Glycogen storage, conversion and utilization in astrocytes play an important role in brain energy metabolism. The conversion of glycogen to lactate through glycolysis occurs through the coordinated activities of various enzymes and inhibition of this process can impair different brain processes including formation of long-lasting memories. To replenish depleted glycogen stores, astrocytes undergo glycogen synthesis, a cellular process that has been shown to require transcription and translation during specific stimulation paradigms.
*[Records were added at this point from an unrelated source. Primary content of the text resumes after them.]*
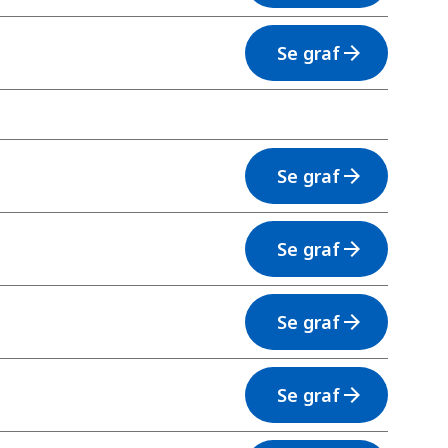
Se graf
arrow_forward
Se graf
arrow_forward
Se graf
arrow_forward
Se graf
arrow_forward
Se graf
arrow_forward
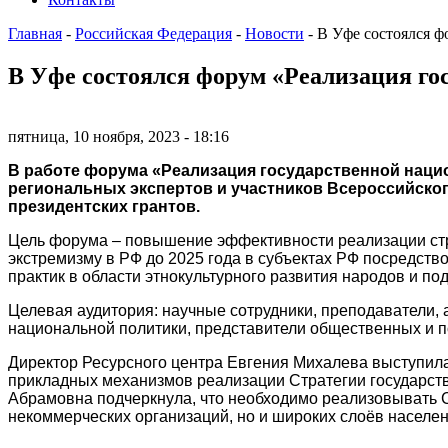
Главная
-
Российская Федерация
-
Новости
-
В Уфе состоялся ф
В Уфе состоялся форум «Реализация го
пятница, 10 ноября, 2023 - 18:16
В работе форума «Реализация государственной наци
региональных экспертов и участников Всероссийског
президентских грантов.
Цель форума – повышение эффективности реализации стра
экстремизму в РФ до 2025 года в субъектах РФ посредс
практик в области этнокультурного развития народов и п
Целевая аудитория: научные сотрудники, преподаватели, 
национальной политики, представители общественных и п
Директор Ресурсного центра Евгения Михалева выступила
прикладных механизмов реализации Стратегии государств
Абрамовна подчеркнула, что необходимо реализовывать Ст
некоммерческих организаций, но и широких слоёв населе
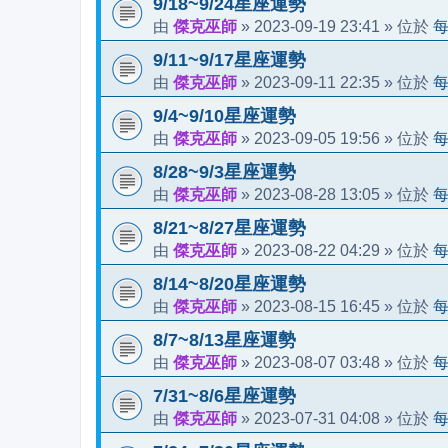
9/18~9/24星座運勢
傑克巫師
2023-09-19 23:41
由
»
» 位於
9/11~9/17星座運勢
傑克巫師
2023-09-11 22:35
由
»
» 位於
9/4~9/10星座運勢
傑克巫師
2023-09-05 19:56
由
»
» 位於
8/28~9/3星座運勢
傑克巫師
2023-08-28 13:05
由
»
» 位於
8/21~8/27星座運勢
傑克巫師
2023-08-22 04:29
由
»
» 位於
8/14~8/20星座運勢
傑克巫師
2023-08-15 16:45
由
»
» 位於
8/7~8/13星座運勢
傑克巫師
2023-08-07 03:48
由
»
» 位於
7/31~8/6星座運勢
傑克巫師
2023-07-31 04:08
由
»
» 位於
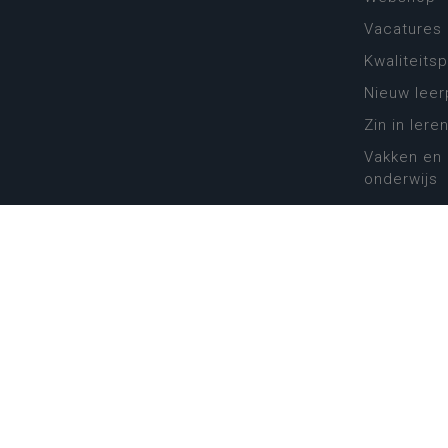
Vacatures
Kwaliteits
Nieuw leer
Zin in leren
Vakken en 
onderwijs
Lessentabe
Digitale tr
Schoolkal
Scholenzo
Algemene 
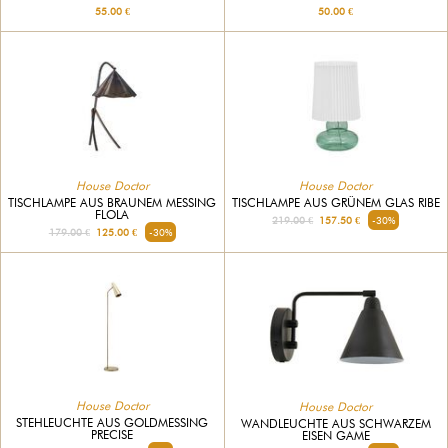
55.00 €
50.00 €
House Doctor
House Doctor
TISCHLAMPE AUS BRAUNEM MESSING
TISCHLAMPE AUS GRÜNEM GLAS RIBE
FLOLA
219.00 €
157.50 €
-30%
179.00 €
125.00 €
-30%
House Doctor
House Doctor
STEHLEUCHTE AUS GOLDMESSING
WANDLEUCHTE AUS SCHWARZEM
PRECISE
EISEN GAME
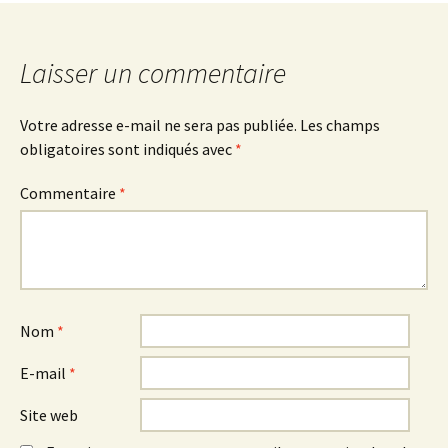
Laisser un commentaire
Votre adresse e-mail ne sera pas publiée.
Les champs
obligatoires sont indiqués avec
*
Commentaire
*
Nom
*
E-mail
*
Site web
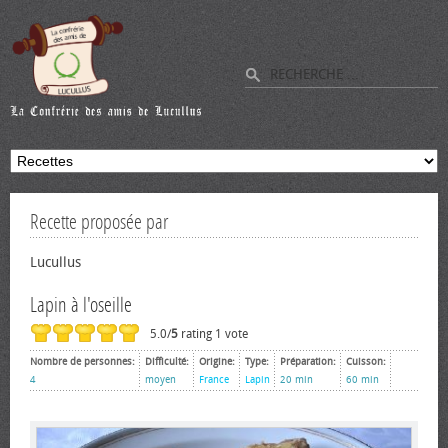
Recette proposée par
Lucullus
Lapin à l'oseille
5.0/
5
rating 1 vote
Nombre de personnes:
Difficulté:
Origine:
Type:
Préparation:
Cuisson:
4
moyen
France
Lapin
20 min
60 min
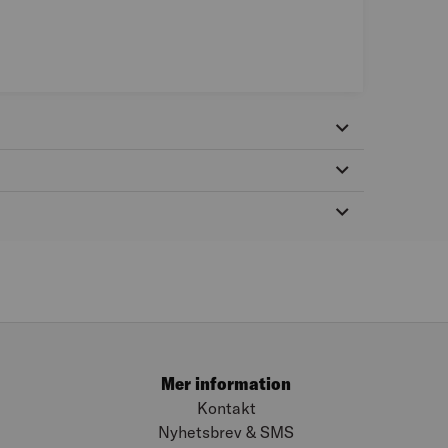
Mer information
Kontakt
Nyhetsbrev & SMS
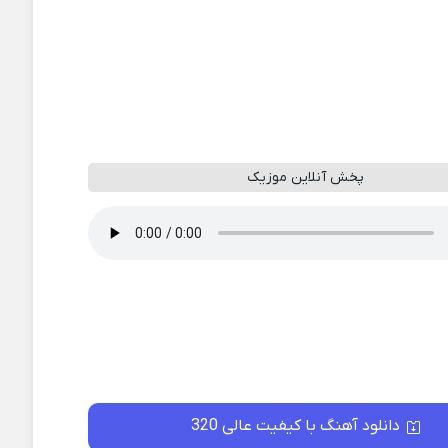
پخش آنلاین موزیک
دانلود آهنگ با کیفیت عالی 320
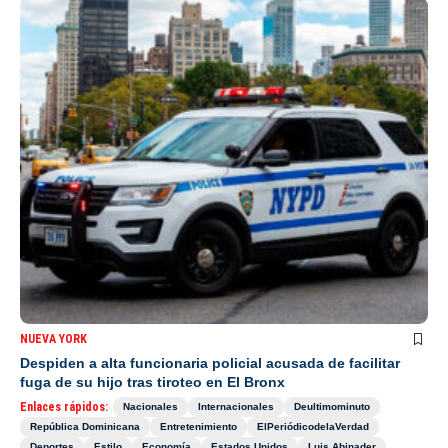
NUEVA YORK
Despiden a alta funcionaria policial acusada de facilitar
fuga de su hijo tras tiroteo en El Bronx
Enlaces rápidos:
Nacionales
Internacionales
Deultimominuto
República Dominicana
Entretenimiento
ElPeriódicodelaVerdad
Deportes
Estilo
Economía
Estados Unidos
Luis Abinader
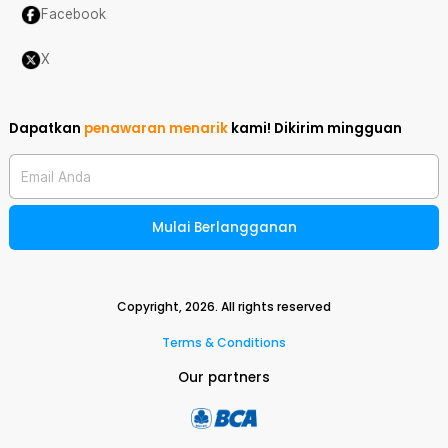
Facebook
X
Dapatkan
penawaran menarik
kami!
Dikirim mingguan
Email Anda
Mulai Berlangganan
Copyright,
2026
. All rights reserved
Terms & Conditions
Our partners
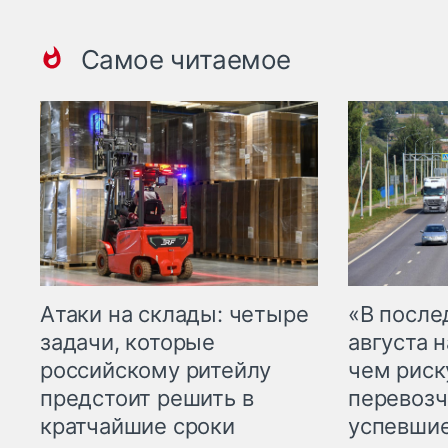
Самое читаемое
Атаки на склады: четыре
«В посл
задачи, которые
августа н
российскому ритейлу
чем рис
предстоит решить в
перевозч
кратчайшие сроки
успевшие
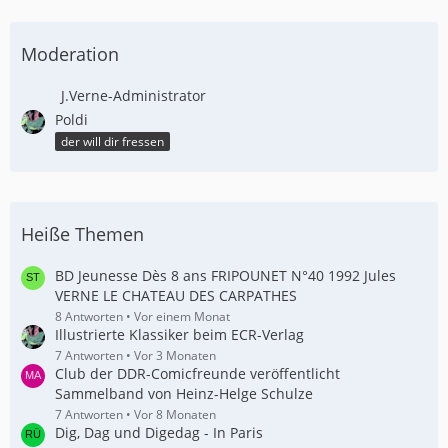
Moderation
J.Verne-Administrator
Poldi
der will dir fressen
Heiße Themen
BD Jeunesse Dès 8 ans FRIPOUNET N°40 1992 Jules
VERNE LE CHATEAU DES CARPATHES
8 Antworten
Vor einem Monat
Illustrierte Klassiker beim ECR-Verlag
7 Antworten
Vor 3 Monaten
Club der DDR-Comicfreunde veröffentlicht
Sammelband von Heinz-Helge Schulze
7 Antworten
Vor 8 Monaten
Dig, Dag und Digedag - In Paris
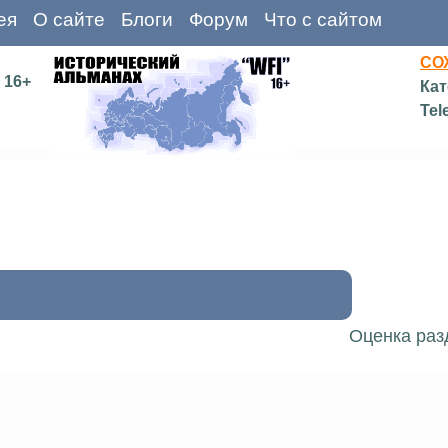
ея
О сайте
Блоги
Форум
Что с сайтом
СО
16+
Кат
Tel
Оценка раз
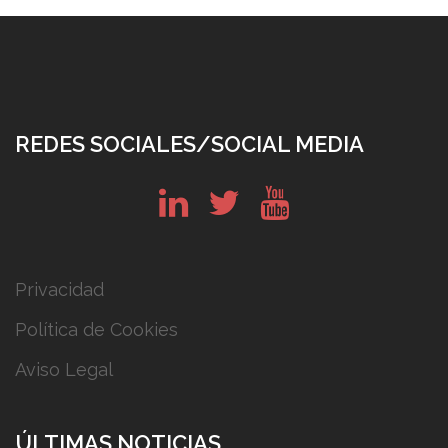
REDES SOCIALES/SOCIAL MEDIA
in
tw
yt
Privacidad
Política de Cookies
Aviso Legal
ÚLTIMAS NOTICIAS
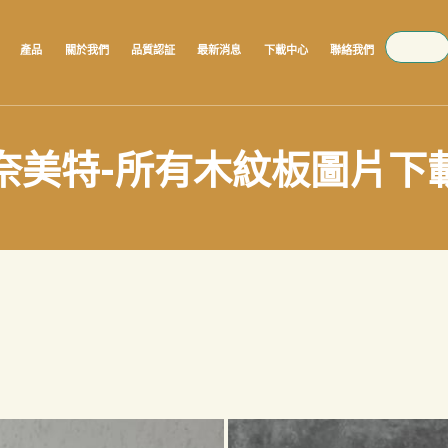
SEARCH
產品
關於我們
品質認証
最新消息
下載中心
聯絡我們
奈美特-所有木紋板圖片下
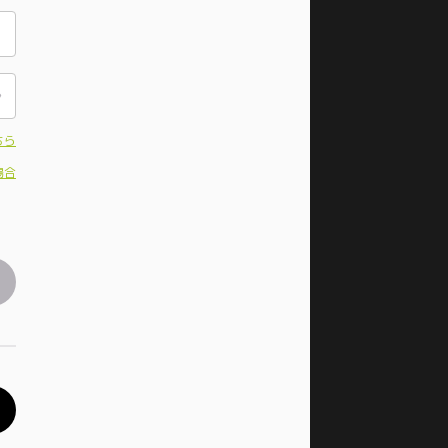
ちら
場合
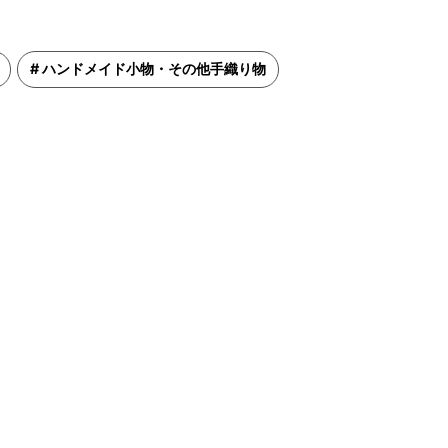
ハンドメイド小物・その他手織り物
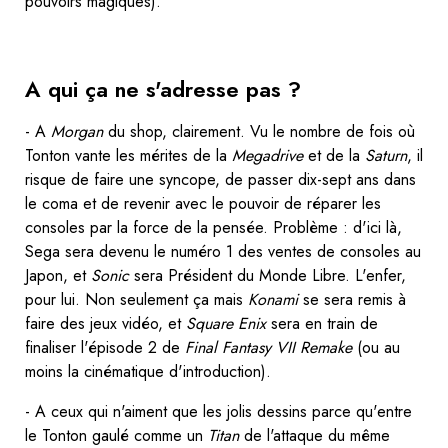
pouvoirs magiques).
A qui ça ne s'adresse pas ?
- A
Morgan
du shop, clairement. Vu le nombre de fois où
Tonton vante les mérites de la
Megadrive
et de la
Saturn
, il
risque de faire une syncope, de passer dix-sept ans dans
le coma et de revenir avec le pouvoir de réparer les
consoles par la force de la pensée. Problème : d'ici là,
Sega sera devenu le numéro 1 des ventes de consoles au
Japon, et
Sonic
sera Président du Monde Libre. L'enfer,
pour lui. Non seulement ça mais
Konami
se sera remis à
faire des jeux vidéo, et
Square Enix
sera en train de
finaliser l'épisode 2 de
Final Fantasy VII Remake
(ou au
moins la cinématique d'introduction).
- A ceux qui n'aiment que les jolis dessins parce qu'entre
le Tonton gaulé comme un
Titan
de l'attaque du même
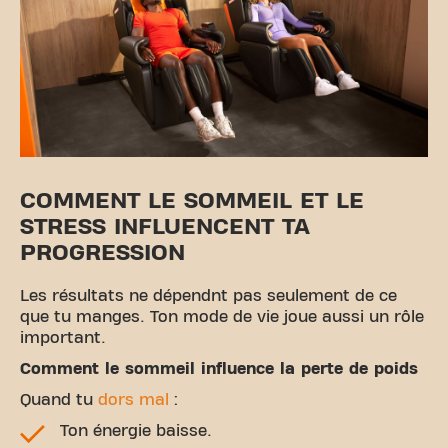
COMMENT LE SOMMEIL ET LE
STRESS INFLUENCENT TA
PROGRESSION
Les résultats ne dépendnt pas seulement de ce
que tu manges. Ton mode de vie joue aussi un rôle
important.
Comment le sommeil influence la perte de poids
Quand tu
dors mal
:
Ton énergie baisse.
However, the detail nuclear signaling mechanisms and transcriptional regulation during glycogen synthesis in astrocytes remains to be explored. In this report, we study the molecular mechanisms of vasoactive intestinal peptide (VIP)-induced glycogen synthesis in astrocytes. VIP is a potent neuropeptide that triggers glycogenolysis followed by glycogen synthesis in astrocytes. We show evidence that VIP-induced glycogen synthesis requires CREB-mediated transcription that is calcium dependent and requires conventional Protein Kinase C but not Protein Kinase A. In parallel to CREB activation, we demonstrate that VIP also triggers nuclear accumulation of the CREB coactivator CRTC2 in astrocytic nuclei. Transcriptome profiles of VIP-induced astrocytes identified robust CREB transcription, including a subset of genes linked to glucose and glycogen metabolism. Finally, we demonstrate that VIP-induced glycogen synthesis shares similar as well as distinct molecular signatures with glucose-induced glycogen synthesis, including the requirement of CREB-mediated transcription. Overall, our data demonstrates the importance of CREB-mediated transcription in astrocytes during stimulus-driven glycogenesis.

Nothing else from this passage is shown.